Rutgers political science professor Domingo Morel is unconvinced that RIDE’s takeover will address the movants’ concerns. “We have a really unhealthy disconnect between the schools and communities,” Morel says, “I don’t see how the takeover addresses this.” The responses from Infante-Green and DeSisto give Morel’s prediction an unfortunate validity.
In fact, the issues facing Providence now are reminders of something else: the fecklessness of years of work and billions of dollars spent toward education reform that have repeatedly failed to address critical factors affecting how children learn, how they feel at school, and how teachers implement the curriculum. “We have to do big here,” says Raimondo, “We have to do better by our kids.” Raimondo is right, but a state takeover to address the problems that the state itself has created seems like yet another step in the wrong direction.
The majority of the problems in PPSD as they are documented in the Hopkins report mirror the difficulties faced by other urban public school systems struggling to meet the needs of students in low-income areas and marginalized groups for whom English is a second language. Years of funding and efforts to raise standardized test scores have undeniably failed to improve schools in many of these similar districts. As the Hopkins report points out, the PPSD “is overburdened with multiple, overlapping sources of governance and bureaucracy with no clear domains of authority and very little scope for transformative change.”
Indeed, six governing bodies in the Rhode Island State Department––including the City Council and a high-handed mayor’s office––insist on putting a hand in the pockets of education policy and budgeting. How well these insistent governing bodies understand the PPSD and what needs to change is very ambiguous and very much in question, and they have consistently failed to implement systemic change or listen to community members who experience Providence’s public schools everyday.

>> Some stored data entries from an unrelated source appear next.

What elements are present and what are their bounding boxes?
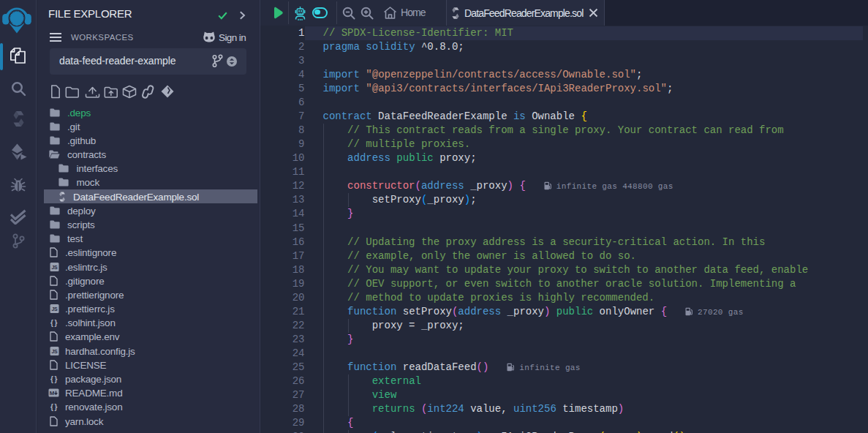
svg-text:M: M: [50, 390, 55, 396]
svg-text:JS: JS: [51, 349, 58, 354]
svg-text:{ }: { }: [50, 319, 57, 327]
svg-text:{ }: { }: [50, 375, 57, 383]
svg-text:{ }: { }: [50, 403, 57, 411]
svg-text:JS: JS: [51, 306, 58, 312]
svg-text:JS: JS: [51, 265, 58, 270]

Lawrence, a school district in Massachusetts, is a widely recognized success in a national campaign marked by failure. When the state took over the district in the fall of 2011, Lawrence looked very similar to Providence. It was Jeffrey Riley, a seasoned urban leader who headed a turnaround effort in Boston, who set the tone for Lawrence’s success. When he was appointed as the state receiver for the district, Riley spent his first five months on a listening tour before launching his plan for change during the 2012-2013 school year. the takeover, Riley tread lightly on teacher’s contracts, he brought community groups to the table, and he refused to play a heavy hand despite the latitude to do so.
Riley himself admits that the process was by no means easy. “The receivership didn’t come with a pot of gold,” he said. Funding for central offices had to be cut by more than a third to give individual schools the funding needed to hire and incentivize teachers, reform the curriculums, and buttress student support systems. Infante-Green will face similar fiscal problems, but Riley’s success should be seen as an example to follow. Riley stepped on a lot of toes, but the payoff, as documented by Harvard researchers, benefited those who needed the turnaround most: students, parents, and teachers.

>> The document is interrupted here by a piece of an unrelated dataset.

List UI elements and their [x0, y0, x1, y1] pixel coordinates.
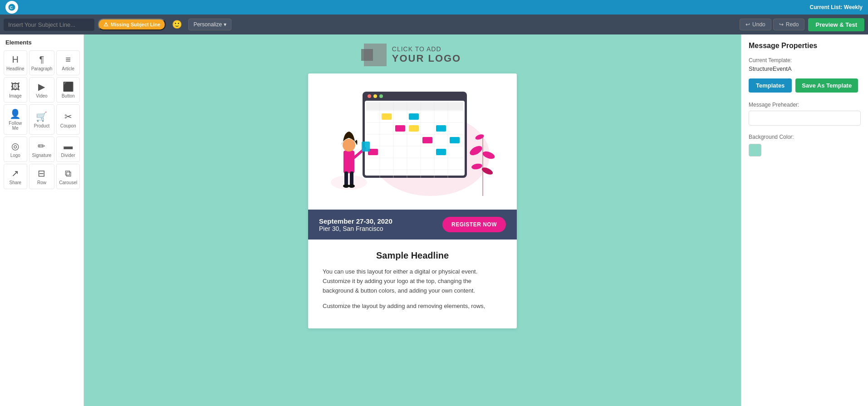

Infante-Green has only been in Rhode Island for five months. ith Infante-Green overseeing the PPSD as of November 1st, it is crucial that her next step is community-based research. Whether Infante-Green will make good on her promises of transparency and engagement is yet to be determined. However, once she releases her official “robust plan for everyone,” it should be new, community-oriented, and open to public discourse. Without the insight of those parents, students, and teachers who are affected by Providence schools everyday, Rhode Island’s takeover will be doomed to fail like many of those that came before it.